Antonio Skarmeta

The poet in twilight: Neruda before the fall

Milagro's 'Ardiente Paciencia' is a sweet lovers' tale before the outside world lowers the boom

To quote the flower-selling daughter of a well-known Cockney philosopher and man-about-town, “Words! Words! Words! I’m so sick of words! … Is that all you blighters can do?”

Andrade, Samayoa, Mendoza: the poet and the lovers. Russell J. Young Photography

Andrade, Samayoa, Mendoza: the poet and the lovers. Russell J. Young Photography

Well, no. But even among the most poetically besotted, there are times when life moves beyond the magic of words, and speech should stop. Such a moment arrives, in Antonio Shármenta’s play Ardiente Paciencia, when the young lovers Mario and Beatriz drop their pretenses and their speaking and a good deal of their clothing, and do a slow sensual dance, rolling a fragile raw egg over each other’s bodies in looping patterns that may be like writing and are definitely about feeling and touching and just being. As Miss Eliza Doolittle wouldn’t have had to say if Freddy Eynsford-Hill had had half the gumption and animal sense of Mario the postman, just shut up and show her.

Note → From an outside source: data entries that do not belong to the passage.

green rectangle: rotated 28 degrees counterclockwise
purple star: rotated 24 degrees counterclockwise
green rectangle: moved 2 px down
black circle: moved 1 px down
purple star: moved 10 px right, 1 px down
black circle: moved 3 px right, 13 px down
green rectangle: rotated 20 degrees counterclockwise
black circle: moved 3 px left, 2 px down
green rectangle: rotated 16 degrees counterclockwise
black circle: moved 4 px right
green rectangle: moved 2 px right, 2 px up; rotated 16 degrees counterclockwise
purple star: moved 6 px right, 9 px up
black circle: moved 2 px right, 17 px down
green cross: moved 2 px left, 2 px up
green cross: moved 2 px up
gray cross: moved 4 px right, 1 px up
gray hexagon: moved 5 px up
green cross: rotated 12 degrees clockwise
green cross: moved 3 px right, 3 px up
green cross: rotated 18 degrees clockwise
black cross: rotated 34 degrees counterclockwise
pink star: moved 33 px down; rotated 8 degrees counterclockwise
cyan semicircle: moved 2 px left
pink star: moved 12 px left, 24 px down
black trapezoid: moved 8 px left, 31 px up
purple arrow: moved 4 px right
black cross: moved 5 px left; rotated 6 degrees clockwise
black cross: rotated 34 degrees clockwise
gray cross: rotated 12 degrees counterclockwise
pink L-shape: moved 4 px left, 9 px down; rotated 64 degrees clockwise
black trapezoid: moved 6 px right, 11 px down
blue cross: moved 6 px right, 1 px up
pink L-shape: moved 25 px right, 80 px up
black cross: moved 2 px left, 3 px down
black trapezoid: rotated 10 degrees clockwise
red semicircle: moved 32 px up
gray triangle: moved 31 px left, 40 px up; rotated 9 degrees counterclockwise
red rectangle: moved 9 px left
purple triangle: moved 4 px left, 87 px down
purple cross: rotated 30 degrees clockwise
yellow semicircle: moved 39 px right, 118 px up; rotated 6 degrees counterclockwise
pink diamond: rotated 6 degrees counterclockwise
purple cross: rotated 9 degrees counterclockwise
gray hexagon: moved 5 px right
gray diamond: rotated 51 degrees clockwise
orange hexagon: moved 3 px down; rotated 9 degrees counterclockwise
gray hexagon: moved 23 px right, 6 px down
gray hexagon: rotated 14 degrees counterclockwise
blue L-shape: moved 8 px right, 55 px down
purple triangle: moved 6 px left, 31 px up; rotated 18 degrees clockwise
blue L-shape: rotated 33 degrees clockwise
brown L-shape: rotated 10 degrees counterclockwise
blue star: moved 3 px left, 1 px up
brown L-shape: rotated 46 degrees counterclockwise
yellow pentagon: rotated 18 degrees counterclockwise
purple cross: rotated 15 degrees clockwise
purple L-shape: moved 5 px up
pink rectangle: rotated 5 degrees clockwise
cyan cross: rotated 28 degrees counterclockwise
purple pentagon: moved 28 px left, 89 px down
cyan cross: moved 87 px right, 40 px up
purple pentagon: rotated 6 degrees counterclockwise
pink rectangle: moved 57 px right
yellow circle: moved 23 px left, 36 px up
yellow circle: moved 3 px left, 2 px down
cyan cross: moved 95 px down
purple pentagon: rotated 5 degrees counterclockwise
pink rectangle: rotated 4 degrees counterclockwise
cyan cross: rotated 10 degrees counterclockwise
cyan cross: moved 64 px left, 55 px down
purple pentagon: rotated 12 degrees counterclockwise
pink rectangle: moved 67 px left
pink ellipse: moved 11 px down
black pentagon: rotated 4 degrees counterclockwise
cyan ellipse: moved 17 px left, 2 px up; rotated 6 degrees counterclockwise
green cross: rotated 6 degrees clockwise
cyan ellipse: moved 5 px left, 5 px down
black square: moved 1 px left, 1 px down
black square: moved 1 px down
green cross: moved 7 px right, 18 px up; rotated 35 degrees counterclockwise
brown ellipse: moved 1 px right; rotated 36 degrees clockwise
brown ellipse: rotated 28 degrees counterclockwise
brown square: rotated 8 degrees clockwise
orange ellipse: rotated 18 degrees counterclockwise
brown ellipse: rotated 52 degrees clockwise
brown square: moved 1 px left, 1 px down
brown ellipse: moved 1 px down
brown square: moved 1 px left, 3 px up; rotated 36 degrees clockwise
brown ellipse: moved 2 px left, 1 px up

Words are central to Ardiente Paciencia, which has just opened at Milagro Theatre, and which revolves around the great Chilean poet Pablo Neruda, in the latter years of his life but mostly before the 1973 right-wing coup d’état by Augusto Pinochet and his troops. That other, earlier, September 11 atrocity overthrew Salvador Allende’s elected Socialist government, with which the longtime Communist Neruda had been allied, and inaugurated decades of repression in a nation that had been a comparative beacon of democracy in South America.